## Action item
The reply is to be the lines from the one with "NEW ARRIVALS (343, 554)" through the last line of the records below, each retyped exactly, with pictures left out.

· · · ·

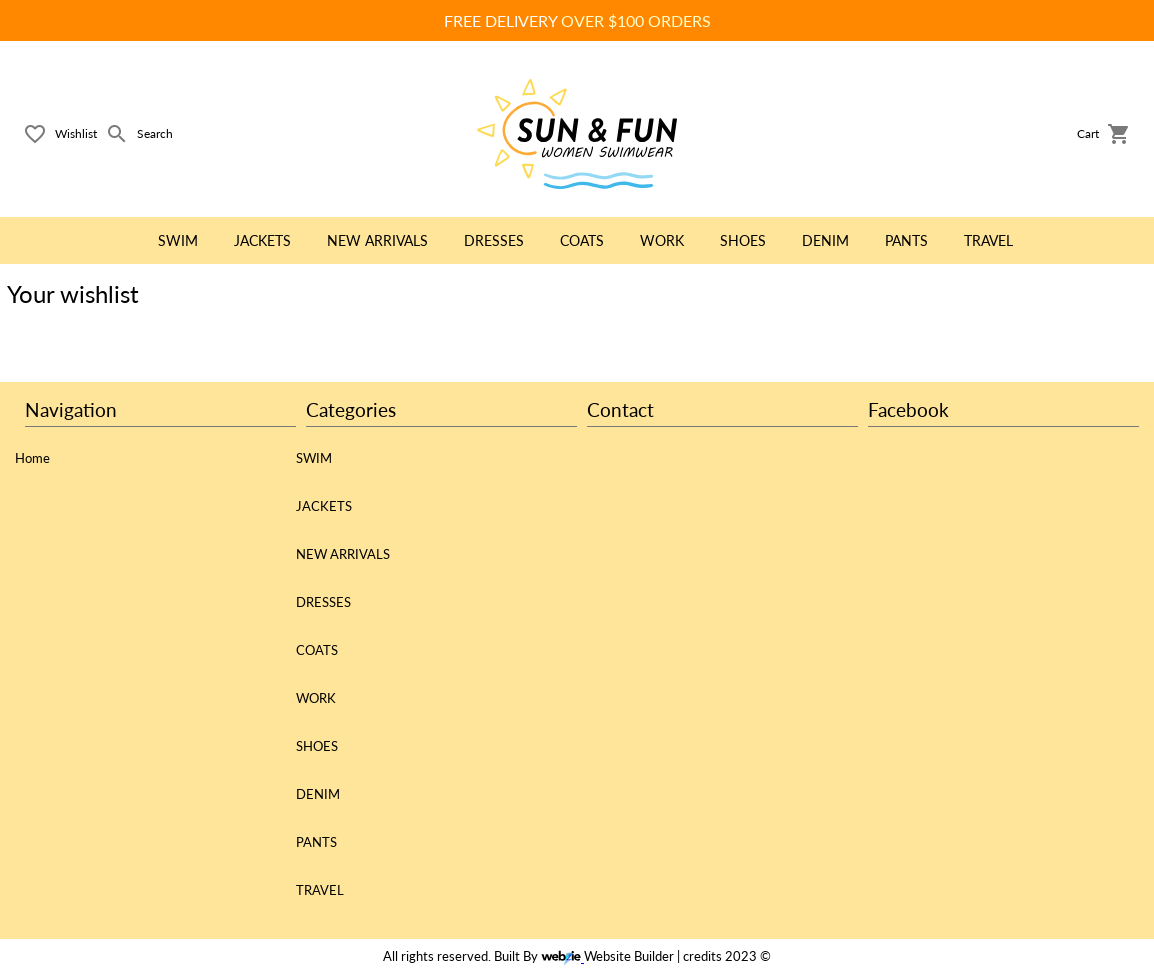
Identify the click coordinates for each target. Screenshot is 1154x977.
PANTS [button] (906, 240)
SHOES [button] (743, 240)
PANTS (316, 842)
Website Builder (629, 957)
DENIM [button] (825, 240)
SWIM (314, 458)
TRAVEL (320, 890)
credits (702, 957)
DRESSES (323, 602)
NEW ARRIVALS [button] (377, 240)
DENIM (318, 794)
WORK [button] (662, 240)
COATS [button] (582, 240)
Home (32, 458)
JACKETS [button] (262, 240)
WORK (316, 698)
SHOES (317, 746)
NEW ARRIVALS (343, 554)
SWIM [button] (178, 240)
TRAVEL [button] (988, 240)
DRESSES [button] (494, 240)
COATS (317, 650)
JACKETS (324, 506)
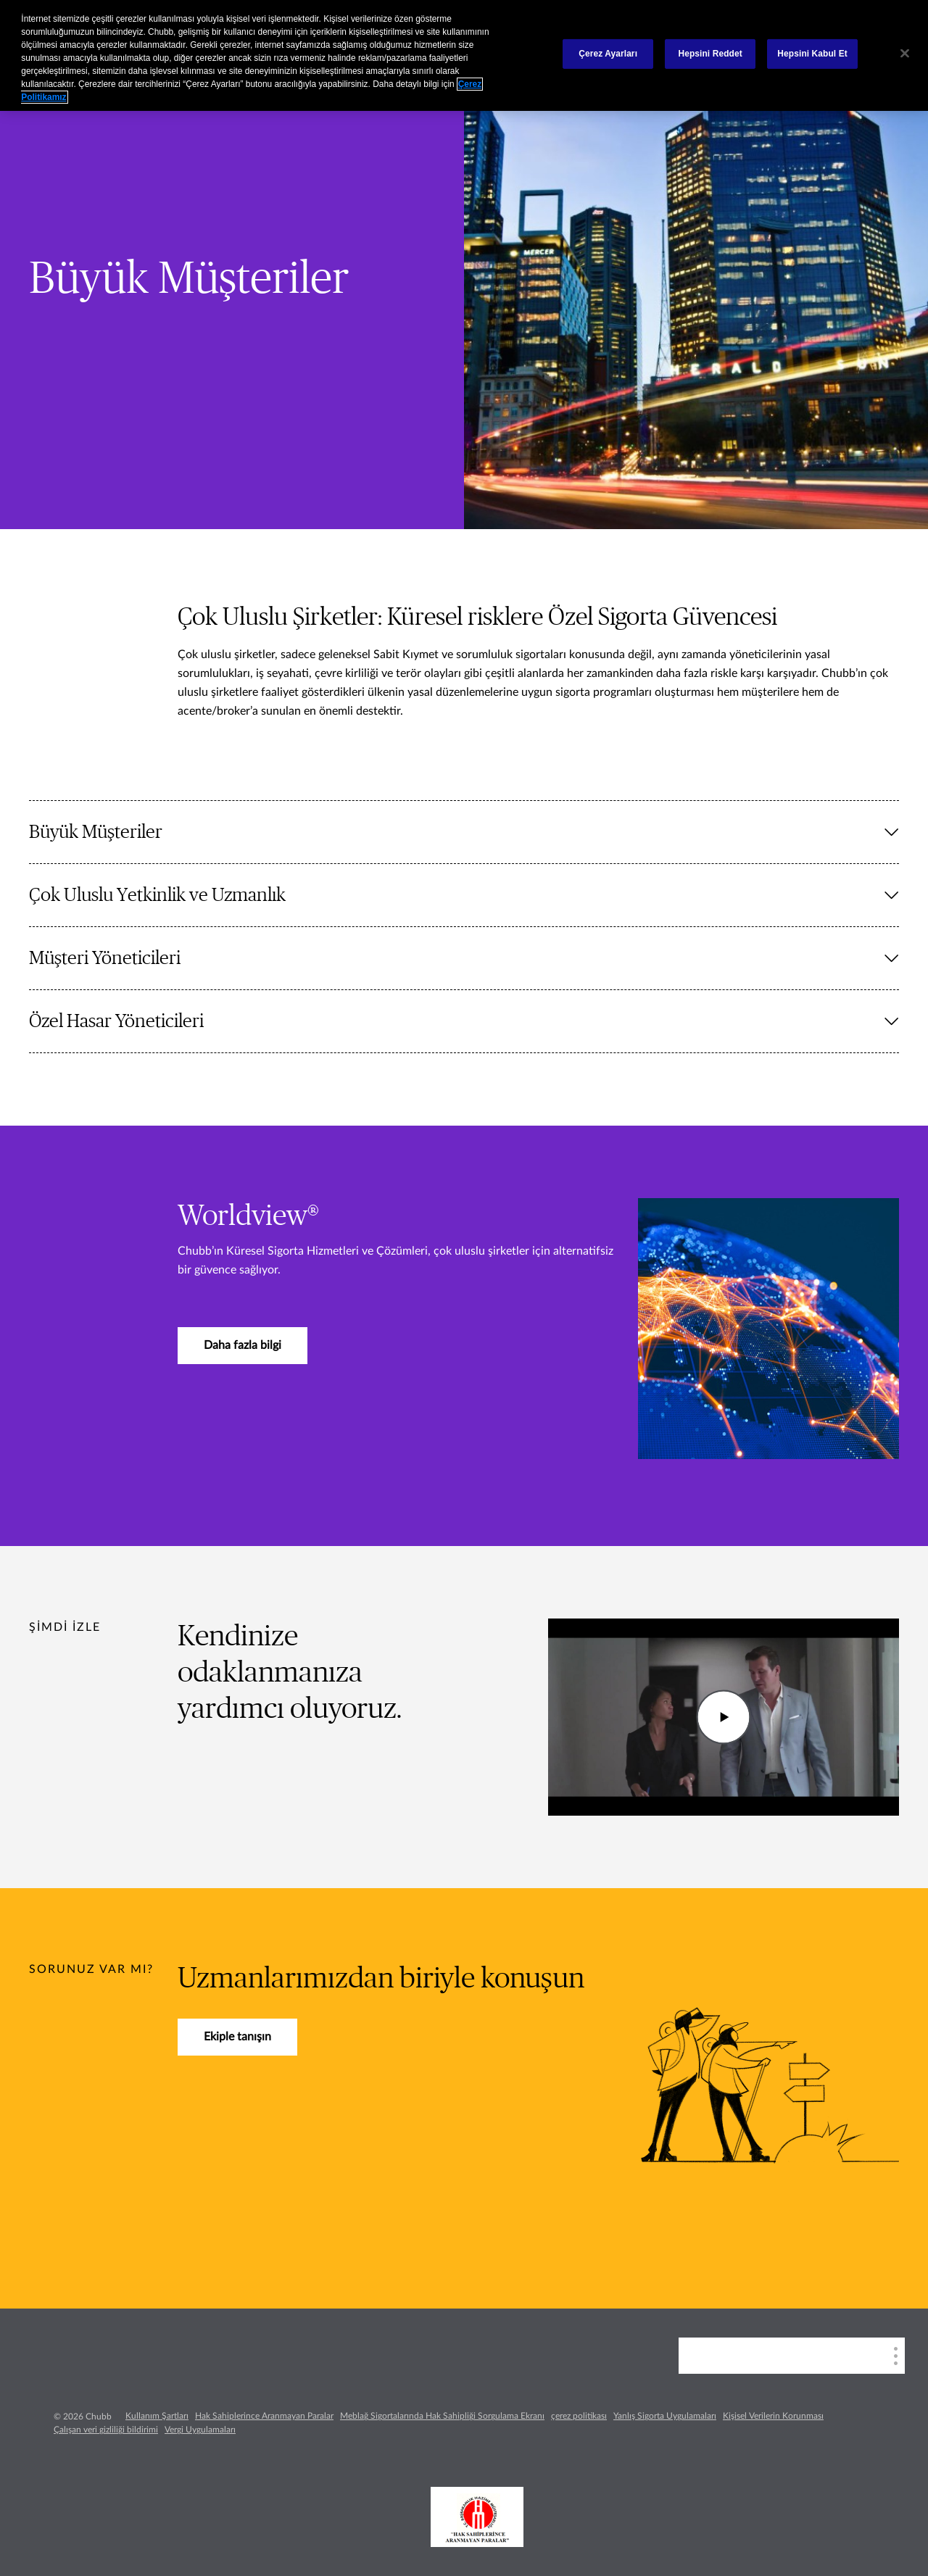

· · · ·

## Task output
NEW ARRIVALS (343, 554)
SWIM [button] (178, 240)
TRAVEL [button] (988, 240)
DRESSES [button] (494, 240)
COATS (317, 650)
JACKETS (324, 506)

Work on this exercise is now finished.